Seven years ago, Ken Sandall’s wife walked out on him with their two young children. At the time, Ken was making $2,250 a month. A judge ordered him to pay $2,000 a month in spousal and child support. (Crazy allocations like this happen a lot in family court. But nobody does anything about it, even though lives are ruined.) He slept in friends’ basements and lived like a tramp, but he paid until he was forced to declare bankruptcy.

Ken was subjected to more humiliations, including false allegations of sexual impropriety with children. His further trials would make good reading, but so would all the other hundreds of stories I have on file about men who get a raw deal from angry women. Instead, I’d rather tell you what Ken went on to do after he got his life back together again.

Ken became a father’s rights activist. From experience, he realized that the one thing men suddenly deprived of their homes and families need more than anything else is relief from the intense loneliness they face. Typically, they have no clue as to their legal rights or obligations and are ill-equipped to negotiate the women-friendly family law maelstrom into which they’ve been sucked.

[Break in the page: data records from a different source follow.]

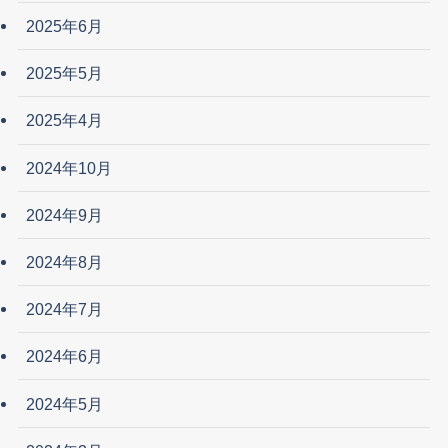
2025年6月
2025年5月
2025年4月
2024年10月
2024年9月
2024年8月
2024年7月
2024年6月
2024年5月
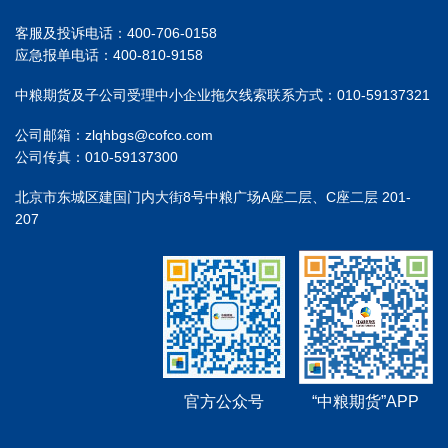
客服及投诉电话：400-706-0158
应急报单电话：400-810-9158
中粮期货及子公司受理中小企业拖欠线索联系方式：010-59137321
公司邮箱：zlqhbgs@cofco.com
公司传真：010-59137300
北京市东城区建国门内大街8号中粮广场A座二层、C座二层 201-
207
官方公众号
“中粮期货”APP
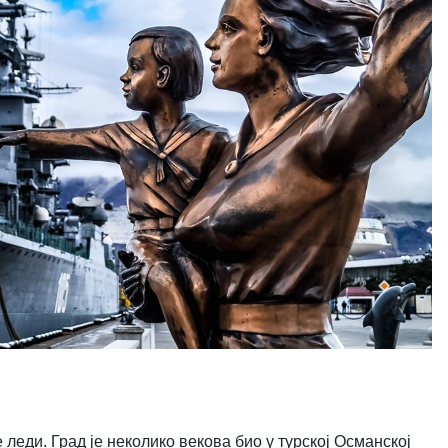
 леди. Град је неколико векова био у турској Османској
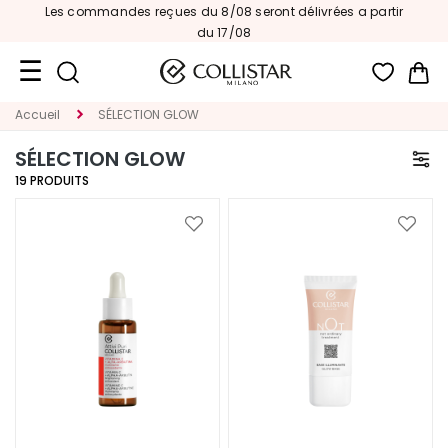
Les commandes reçues du 8/08 seront délivrées a partir
du 17/08
Mon
Accueil
SÉLECTION GLOW
Format
Voyage
SÉLECTION GLOW
19
PRODUITS
Nouveautés
VISAGE
Ajouter
Ajoute
à
à
C
ma
ma
A
liste
liste
T
d’envie
d’envi
É
G
O
R
I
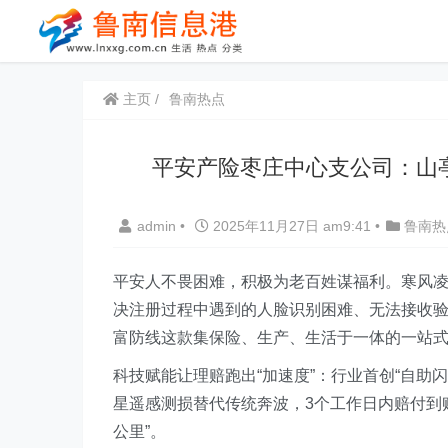
主页
鲁南热点
平安产险枣庄中心支公司：山亭
admin
•
2025年11月27日 am9:41
•
鲁南热
平安人不畏困难，积极为老百姓谋福利。寒风凌
决注册过程中遇到的人脸识别困难、无法接收验
富防线这款集保险、生产、生活于一体的一站式
科技赋能让理赔跑出“加速度”：行业首创“自助
星遥感测损替代传统奔波，3个工作日内赔付到
公里”。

Ten days ago, under Ken’s direction, a new fathers rights support group—“Ottawa Fathers”—opened its doors for business. Ken had fairly humble expectations, but before the first day of business ended, he had fielded over 100 e-mails of interest, warm encouragement and petitions for assistance from the Ottawa area and beyond.

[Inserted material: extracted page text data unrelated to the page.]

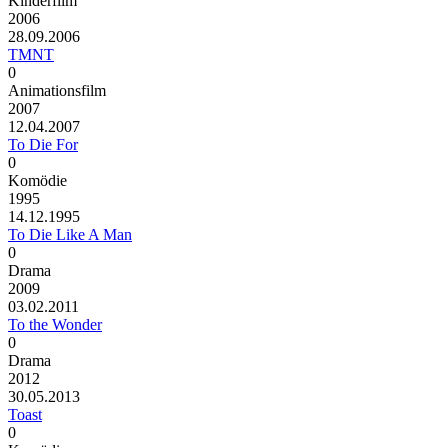
Kinderfilm
2006
28.09.2006
TMNT
0
Animationsfilm
2007
12.04.2007
To Die For
0
Komödie
1995
14.12.1995
To Die Like A Man
0
Drama
2009
03.02.2011
To the Wonder
0
Drama
2012
30.05.2013
Toast
0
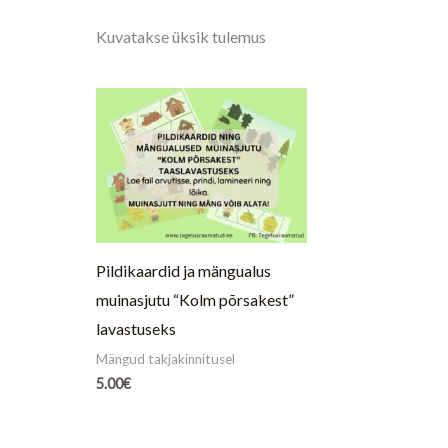
Kuvatakse üksik tulemus
Pildikaardid ja mängualus
muinasjutu “Kolm põrsakest”
lavastuseks
Mängud takjakinnitusel
5.00
€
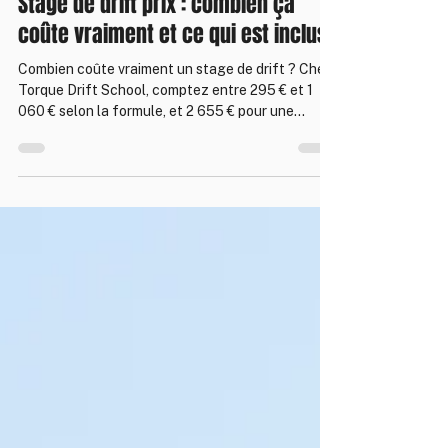
Stage de drift prix : combien ça
coûte vraiment et ce qui est inclus
Combien coûte vraiment un stage de drift ? Chez
Torque Drift School, comptez entre 295 € et 1
060 € selon la formule, et 2 655 € pour une
voiture privatisée à partager jusqu'à 3 personnes.
Tout est inclus : carburant éthanol, pneus, accès
piste, assurance et un instructeur BPJEPS à vos
côtés. Voici le détail des prix, ce qu'ils
comprennent et pourquoi.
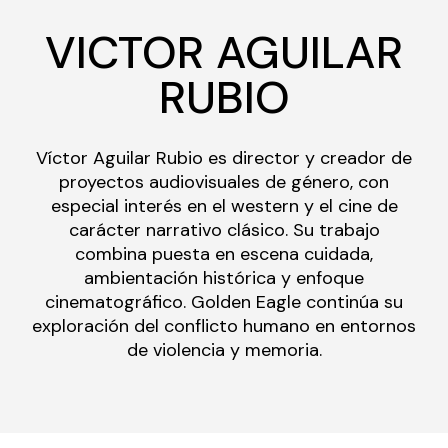
VICTOR AGUILAR
RUBIO
Víctor Aguilar Rubio es director y creador de
proyectos audiovisuales de género, con
especial interés en el western y el cine de
carácter narrativo clásico. Su trabajo
combina puesta en escena cuidada,
ambientación histórica y enfoque
cinematográfico. Golden Eagle continúa su
exploración del conflicto humano en entornos
de violencia y memoria.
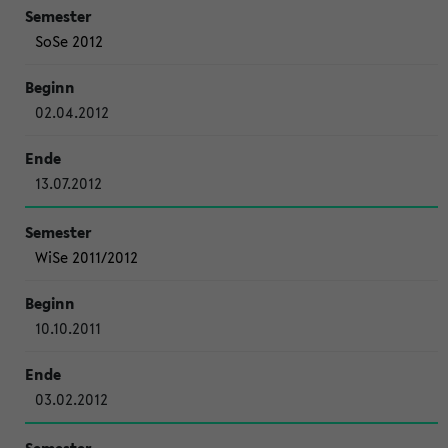
SoSe 2012
02.04.2012
13.07.2012
WiSe 2011/2012
10.10.2011
03.02.2012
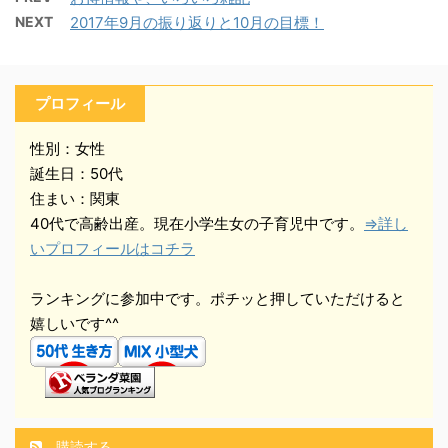
NEXT
2017年9月の振り返りと10月の目標！
プロフィール
性別：女性
誕生日：50代
住まい：関東
40代で高齢出産。現在小学生女の子育児中です。
⇒詳し
いプロフィールはコチラ
ランキングに参加中です。ポチッと押していただけると
嬉しいです^^
購読する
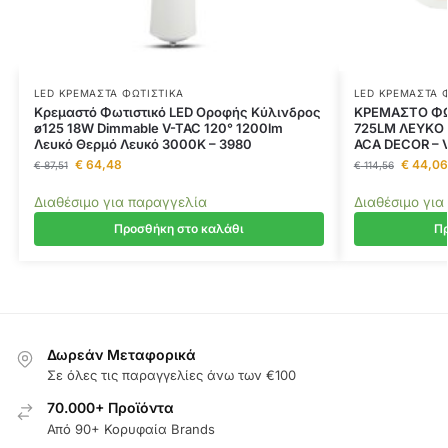
LED ΚΡΕΜΑΣΤΆ ΦΩΤΙΣΤΙΚΆ
LED ΚΡΕΜΑΣΤΆ 
Κρεμαστό Φωτιστικό LED Οροφής Κύλινδρος
ΚΡΕΜΑΣΤΟ ΦΩ
ø125 18W Dimmable V-TAC 120° 1200lm
725LM ΛΕΥΚΟ
Λευκό Θερμό Λευκό 3000K – 3980
ACA DECOR –
€
64,48
€
44,06
€
87,51
€
114,56
Διαθέσιμο για παραγγελία
Διαθέσιμο για
Προσθήκη στο καλάθι
Πρ
Δωρεάν Μεταφορικά
Σε όλες τις παραγγελίες άνω των €100
70.000+ Προϊόντα
Από 90+ Κορυφαία Brands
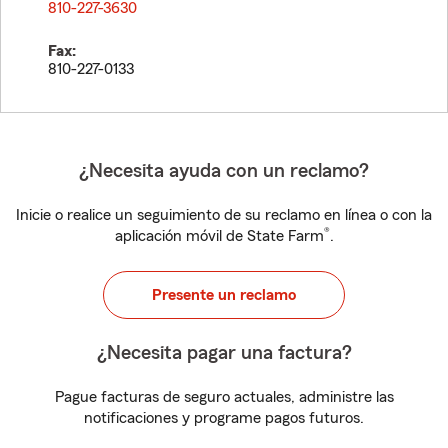
810-227-3630
Fax:
810-227-0133
¿Necesita ayuda con un reclamo?
Inicie o realice un seguimiento de su reclamo en línea o con la
®
aplicación móvil de State Farm
.
Presente un reclamo
¿Necesita pagar una factura?
Pague facturas de seguro actuales, administre las
notificaciones y programe pagos futuros.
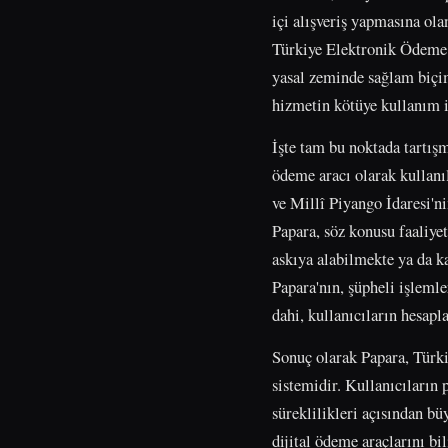
içi alışveriş yapmasına ol
Türkiye Elektronik Ödeme 
yasal zeminde sağlam biçi
hizmetin kötüye kullanım 
İşte tam bu noktada tartış
ödeme aracı olarak kullanıl
ve Millî Piyango İdaresi'n
Papara, söz konusu faaliyet
askıya alabilmekte ya da k
Papara'nın, şüpheli işlemle
dahi, kullanıcıların hesap
Sonuç olarak Papara, Türki
sistemidir. Kullanıcıların
süreklilikleri açısından b
dijital ödeme araçlarını bi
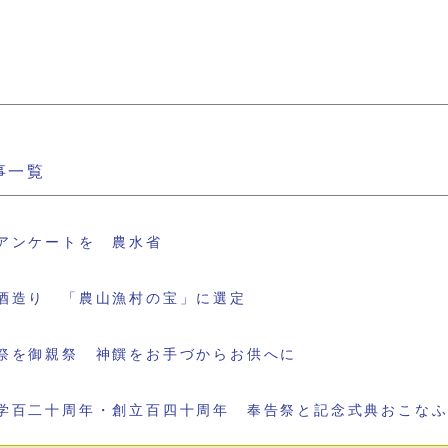
事一覧
アンケートを 農水省
酒造り 「農山漁村の宝」に選定
祭を御親祭 神饌をお手づからお供へに
学百二十周年・創立百四十周年 奉告祭と記念式典おこな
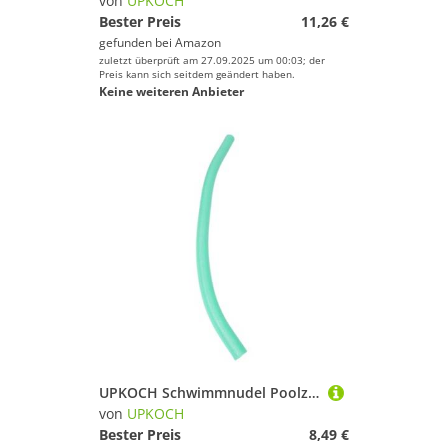
von
UPKOCH
Bester Preis
11,26 €
gefunden bei
Amazon
zuletzt überprüft am 27.09.2025 um 00:03; der
Preis kann sich seitdem geändert haben.
Keine weiteren Anbieter
UPKOCH Schwimmnudel Poolzubehör Robustes Schaumstoff Schwimmhilfsmittel für Anfänger Schwimmbrett Ersatzspielzeug für Wasserspaß im Pool
von
UPKOCH
Bester Preis
8,49 €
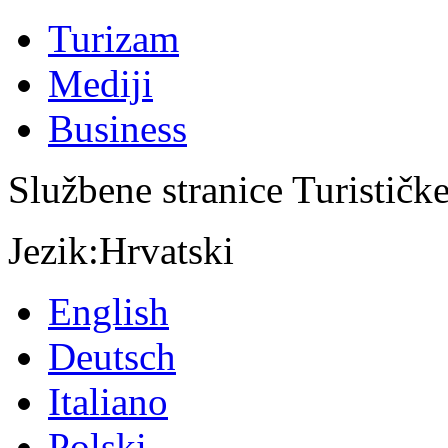
Turizam
Mediji
Business
Službene stranice Turističk
Jezik:
Hrvatski
English
Deutsch
Italiano
Polski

A core group of 20 has already formed. The first meeting of the group has been set for April 7. What makes

Ottawa Fathers different from other father support groups, which focus on information-sharing, is that it offers peer support—they “walk the walk” of the family law journey on a case by case basis, as well as offering a temporary safe house for men who have been thrown out of their family home or who are escaping domestic abuse (yes, it happens more than either side likes to admit). They’ll help with paperwork, accompany a man to court, seek a sympathetic lawyer and, in short, just—you know—be there for them.

To my knowledge, this is the first Canadian initiative that is trying to duplicate for men services like shelters, counselling and paralegal guidance that are widely available for women, all generously funded by charities and government. Needless to say, Ken’s group will depend entirely on private funds. No men’s groups I know of receive a cent from government or charities.

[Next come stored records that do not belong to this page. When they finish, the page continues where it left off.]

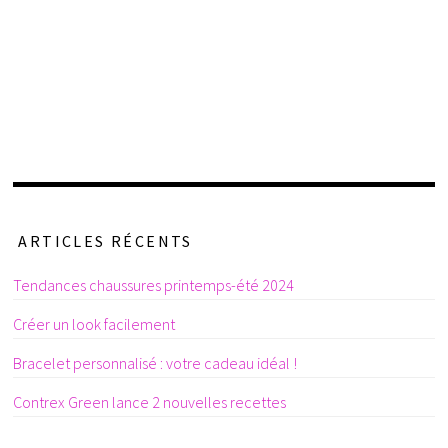
ARTICLES RÉCENTS
Tendances chaussures printemps-été 2024
Créer un look facilement
Bracelet personnalisé : votre cadeau idéal !
Contrex Green lance 2 nouvelles recettes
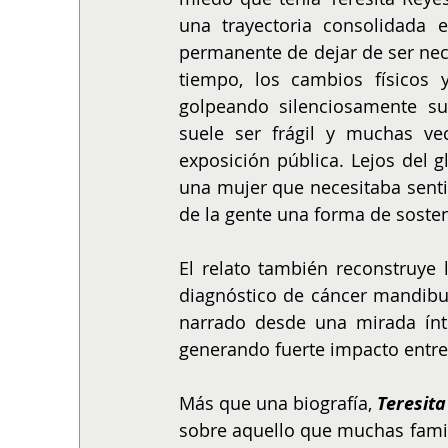
una trayectoria consolidada en
permanente de dejar de ser nece
tiempo, los cambios físicos 
golpeando silenciosamente s
suele ser frágil y muchas vec
exposición pública. Lejos del g
una mujer que necesitaba sentir
de la gente una forma de sosten
El relato también reconstruye 
diagnóstico de cáncer mandibul
narrado desde una mirada ínt
generando fuerte impacto entre
Más que una biografía, 
Teresita
sobre aquello que muchas famili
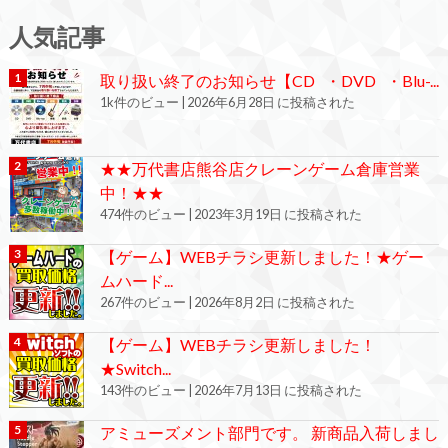
人気記事
取り扱い終了のお知らせ【CD ・DVD ・Blu-...
1k件のビュー
|
2026年6月28日 に投稿された
★★万代書店熊谷店クレーンゲーム倉庫営業
中！★★
474件のビュー
|
2023年3月19日 に投稿された
【ゲーム】WEBチラシ更新しました！★ゲー
ムハード...
267件のビュー
|
2026年8月2日 に投稿された
【ゲーム】WEBチラシ更新しました！
★Switch...
143件のビュー
|
2026年7月13日 に投稿された
アミューズメント部門です。 新商品入荷しまし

A lot of the men Ken deals with are suicidal or victims of domestic abuse. About 800 men in Ontario kill themselves every year. Around half of them are at the time of their suicide involved in the family law system. If women were killing themselves in such numbers and had this factor in common, there would be a national outcry. But there seems to be little public interest in knowing why men feel so tortured during a process that is purportedly even-handed in its judgments. Of course it isn’t, the suicides are proof of that, and still the beat goes on.

Last summer, as an experiment, I asked a male friend of mine to call up Ontario organizations listed by Health Canada as recognized bodies dealing with “family” needs, including help for victims of domestic violence. I also called some, pretending to have a brother with a battering female spouse. Neither of us could get to first base in terms of actual service. There was help on offer for abusing men, and for abused women. Nothing for male victims of abuse by women.

Several of these organizations were funded by government and by The United Way of Greater Toronto. I spoke to the director of allocations at United Way. They have no intention of researching or funding domestic abuse by women against men for the foreseeable future.

Ken Sandall’s group is filling a gap that shouldn’t be there.